Diciamo addio a Bonsai il mezzo Bulldog

Rainbow Bridge

Lo chiamavano "mezzo Bulldog", ma Bonsai era davvero l'intero pacchetto. Dolce come lui era turbolento, la sua personalità non era rachitica dalla condizione che lo rendeva notoriamente compatto.

Sfortunatamente, il suo piccolo corpo non poteva reggere così tanto la grandezza, ei fan dei Bonsai ora piangono la sua perdita.

Nato ad aprile 2015, Bonsai è diventato una celebrità di internet nel giugno dello stesso anno, quando le foto del cucciolo Bulldog inglese si sono diffuse online. Come riportato da PetAnimalsBlog all'epoca, il piccolo Bonsai nacque con una colonna vertebrale incompleta, senza pelvi funzionali e zampe posteriori deformate. La rara condizione è chiamata agenesia sacrale e ha provocato l'amputazione bilaterale delle gambe posteriori inutilizzabili del Bonsai.

Bonsai ottenne l'ampio aiuto medico di cui aveva bisogno grazie a Friends of Emma, ​​una casa di salvataggio privata con sede in Texas nota per la cura di cani medicamente compromessi . Elizabeth Hart, la fondatrice di Friends of Emma, ​​divenne la badante personale di Bonsai dopo essere stata consegnata in soccorso da un allevatore dell'Arkansas. Aveva solo 3 settimane.

Hart si innamorò subito del Bonsai e, grazie ai social media, lo fece anche il resto del mondo. Come il cucciolo è cresciuto così ha fatto il suo seguito. Descritto da Hart come volitivo, curioso e sempre alla ricerca di avventura, l'adorabile personalità di Bonsai ha intrattenuto i fan educando la gente sulla sua rara condizione, che ha un impatto anche sugli umani.

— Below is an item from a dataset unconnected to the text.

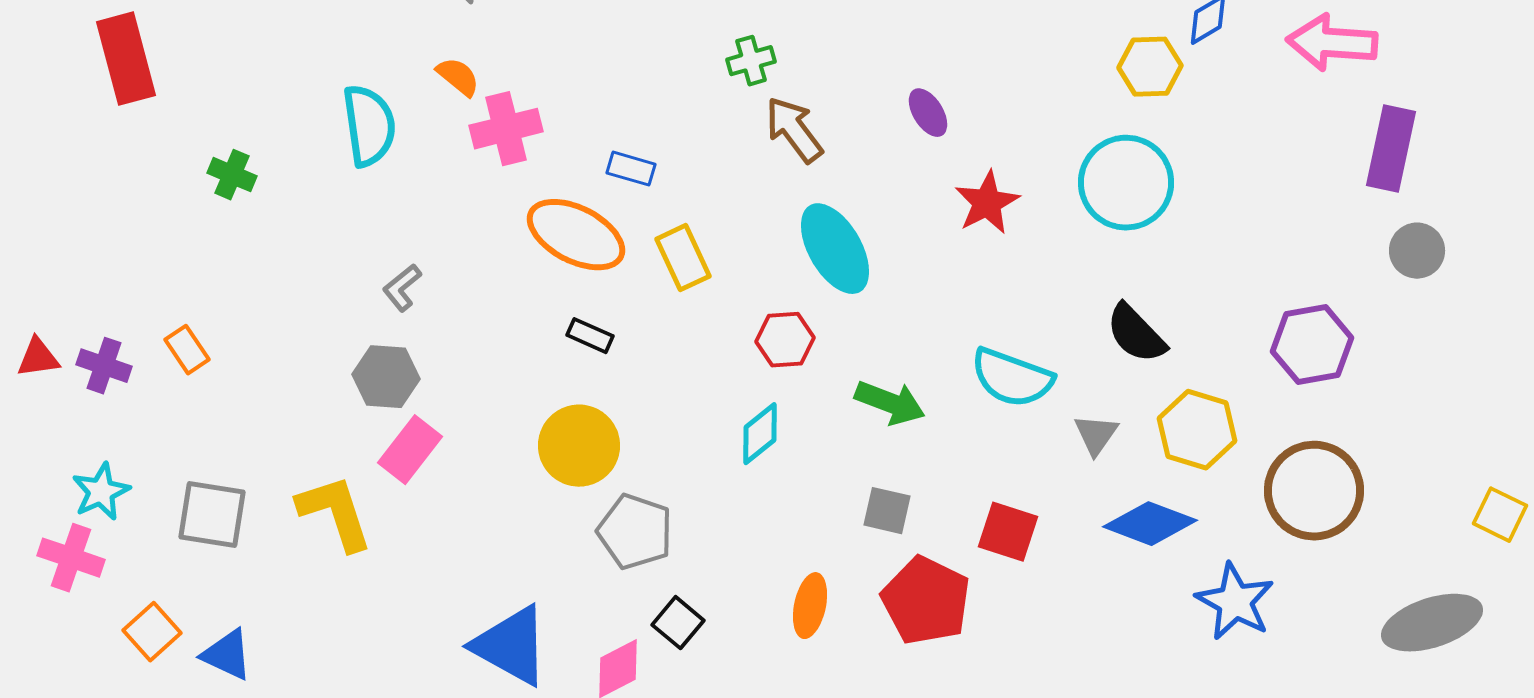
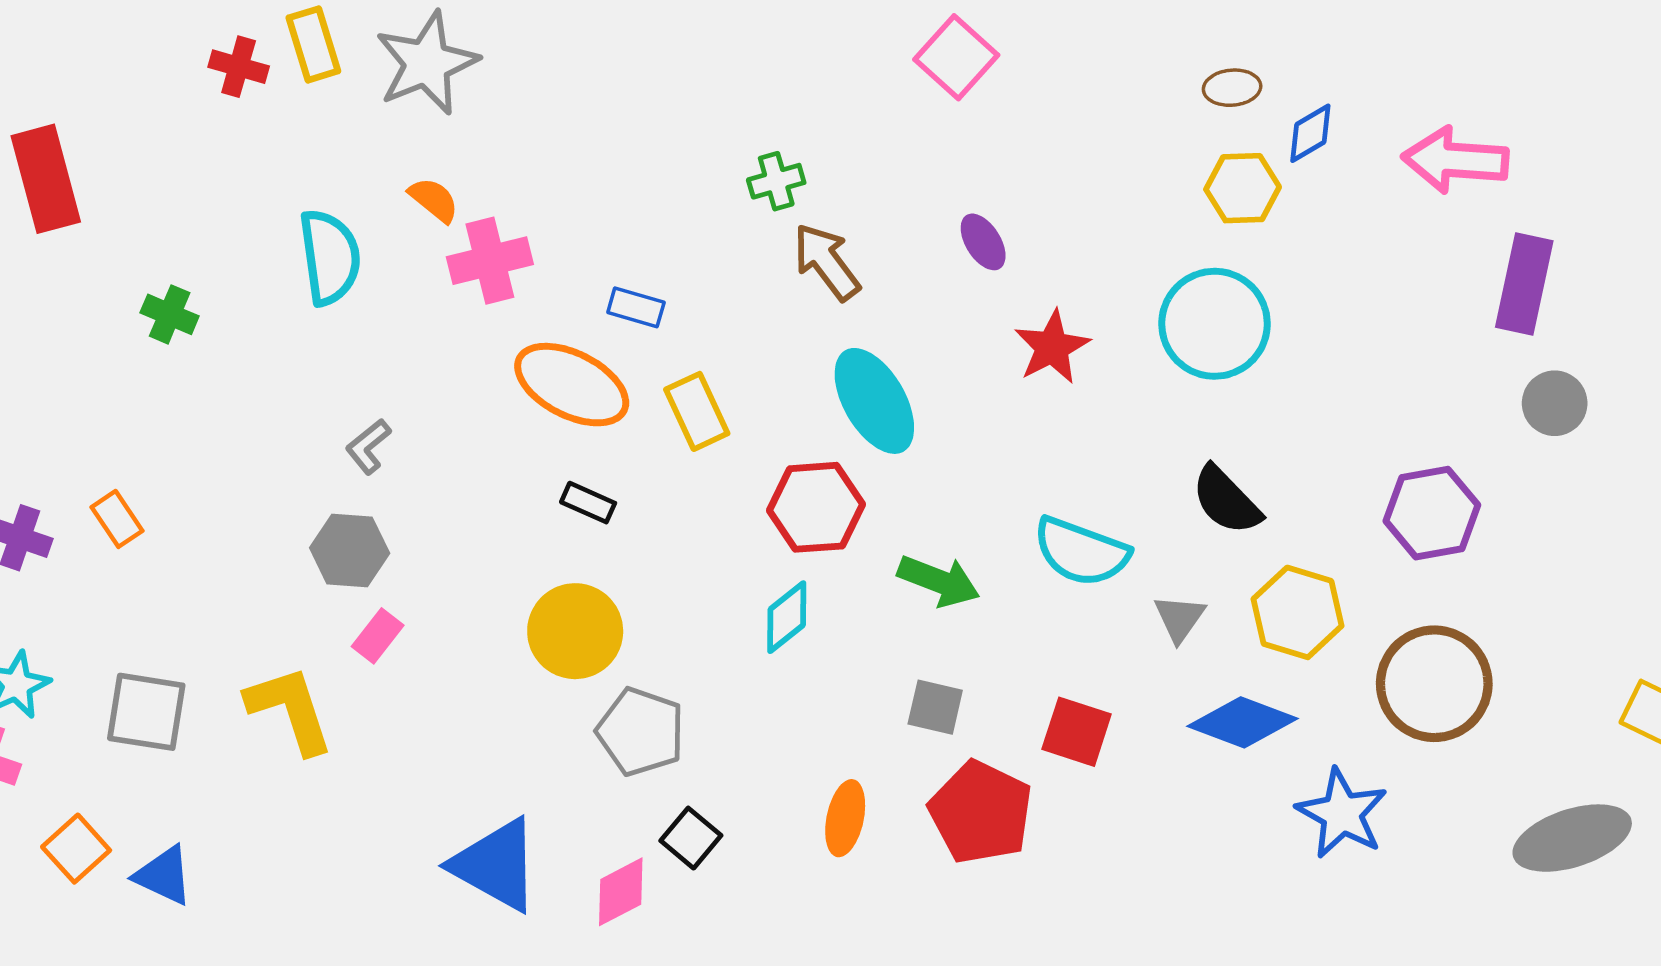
red hexagon: (785, 340) -> (816, 507), size x1.4
pink rectangle: (410, 450) -> (378, 636), size x0.7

Nell'estate del 2015, Bonsai è diventato la mascotte ufficiale di iSACRA, (International Sacral Agenesis / Caudal Regression Association). La sua partecipazione ha aumentato la consapevolezza delle sfide affrontate dalle famiglie umane che si occupano di agenesia sacrale. La vita che segue una diagnosi così seria può essere spaventosa, ma Bonsai ha aiutato i bambini che hanno condiviso le sue condizioni a capire che non erano soli. Poteva non essere stato in grado di abbracciare ciascuno di persona, ma gli animali di peluche fatti a sua immagine offrivano un sacco di conforto.

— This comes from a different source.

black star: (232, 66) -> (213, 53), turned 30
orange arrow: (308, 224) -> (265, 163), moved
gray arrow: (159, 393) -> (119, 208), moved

Dopo 16 mesi in questo mondo, Bonsai morì nel sonno nelle prime ore del mattino di venerdì, sett. 2, 2016. Secondo Hart, si ritiene che abbia avuto un incidente cardiaco letale.

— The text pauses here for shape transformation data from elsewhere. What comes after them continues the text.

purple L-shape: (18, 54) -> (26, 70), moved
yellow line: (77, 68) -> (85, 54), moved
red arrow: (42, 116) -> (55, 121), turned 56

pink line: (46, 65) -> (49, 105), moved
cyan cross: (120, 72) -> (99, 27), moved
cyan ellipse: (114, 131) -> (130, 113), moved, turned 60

"Anche se siamo sempre stati consapevoli che il Bonsai potrebbe non vivere una lunga vita a causa delle sue rare condizioni combinate - non era stato malato, "Hart ha scritto sulla pagina Facebook di Bonsai. "Non c'era alcun avvertimento - e siamo ancora scioccati per gli eventi improvvisi."

Bonsai è andato, ma come Hart nota in un post di Facebook sulla sua morte, l'impatto del cane continuerà a vivere. Friends of Emma continua a fornire importanti cure mediche, critiche e ospizi ad altri animali domestici bisognosi.
"La vita del Bonsai non era vana - il suo spirito brillante brillerà in tutti noi", scrisse Hart.